専門学校日本デザイナー学院東京校 講師の原 広信(はらひろのぶ)です。

今回は六本木にある現代美術専門の画廊 小山登美夫ギャラリー六本木 で、以前から個人的に興味のあった作家の一人、エルネスト・ネトの個展が行われていますので、訪ねてみました。
1964年、リオ・デ・ジャネイロで生まれた、現代のブラジルを代表する作家の一人です。
今回はこの個展の作品をご紹介します。
エルネスト・ネトは1964年にブラジル リオ・デ・ジャネイロに生まれ、現在も故郷に在住して、創作活動を行っている現代アート作家です。主な個展として、グッゲンハイム美術館ハルビオ、サンパウロ州美術館、パリのグラン・パレなどがあります
※下線部引用 TOMIO KOYAMA GALLERY HP
【※今回は画廊の許可を得て、スマホで撮影した画像で作品を紹介します。】

さて、これから作品に参りましょう。

【 ネルネスト・ネト Ernesto Neto(1964~)『 szeb – imsepa 5 』2025年 211.0×113.0×22.0cm 綿糸のかぎ針編み・木と竹 筆者撮影 】 ※クレジット引用: KOYAMA GALLERY HP

紐状の綿糸を編み込んで作られた形状物から上下左右にその綿糸が伸びて複数の木製のフックに結ばれている。その総体として自らの意思のもとに壁を自由に徘徊する多足類の節足動物ような姿を形成しています。

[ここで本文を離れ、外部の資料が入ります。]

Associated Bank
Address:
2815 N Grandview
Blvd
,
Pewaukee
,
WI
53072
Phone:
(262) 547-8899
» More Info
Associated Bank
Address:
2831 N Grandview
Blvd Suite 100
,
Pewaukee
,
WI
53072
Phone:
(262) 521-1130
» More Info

ご覧の方にはこの作品にどんな印象を持たれますでしょうか?

同じ作品を斜めの角度から撮影すると

ご覧のように、編みこれた部分の上から下まで5箇所に竹製のつっかえ棒が立てられていて、そのために作品が壁から一定程度(高さ最大22㎝)の立体的な距離を持たせています。

それと画廊の絶妙のライティングために作品とその影は生命を宿った有機体の存在感を浮かび上がらせているように(私には)感じました。

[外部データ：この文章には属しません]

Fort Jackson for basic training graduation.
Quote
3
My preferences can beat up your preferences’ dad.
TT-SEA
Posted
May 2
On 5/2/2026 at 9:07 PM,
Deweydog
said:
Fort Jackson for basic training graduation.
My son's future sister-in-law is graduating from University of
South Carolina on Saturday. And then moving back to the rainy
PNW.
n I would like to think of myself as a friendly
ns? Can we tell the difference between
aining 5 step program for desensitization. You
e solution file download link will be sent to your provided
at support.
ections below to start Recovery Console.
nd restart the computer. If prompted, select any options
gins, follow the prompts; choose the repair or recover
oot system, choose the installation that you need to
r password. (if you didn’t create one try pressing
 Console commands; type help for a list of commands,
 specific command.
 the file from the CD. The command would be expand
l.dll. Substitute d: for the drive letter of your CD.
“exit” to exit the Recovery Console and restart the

【 ネルネスト・ネト Ernesto Neto(1964~)『 you and me 』2024年 59.5×126.0cm  紙に粘土 筆者撮影 】 ※クレジット引用: KOYAMA GALLERY HP

木製と思われる素材で額装された3点の紙材の中央部から一筆書きのようにして左右に褐色系の筆跡がうねる様に描かれていますね。大変シンプルな作品です。私にはこの筆跡が原始的な生物の生命の様に感じます。中央からの滑らかな筆の動きに痕跡は徐々にかすれ、それが視覚的な遠近感をもたらせています。シンプルで且つ2条の筆跡なのに生命力溢れる作品だと思います。

【 ネルネスト・ネト Ernesto Neto(1964~)『 Ritual dance ( 儀式の踊り) 』2026年 42.0× 300.0× 126.0cm 綿糸のかぎ針編み・木と竹 筆者撮影 】 ※クレジット引用: KOYAMA GALLERY HP

画廊の床にもご覧のようなインスタレーション作品がありました。

紐状の綿糸を編み込んで作られた円状の形態から外側に向かって紐が伸びて球体(おそらく粘土の素焼き)につながっています。そして、棒状の竹材で12箇所つっかえられていて、床から一定の高さを保っています。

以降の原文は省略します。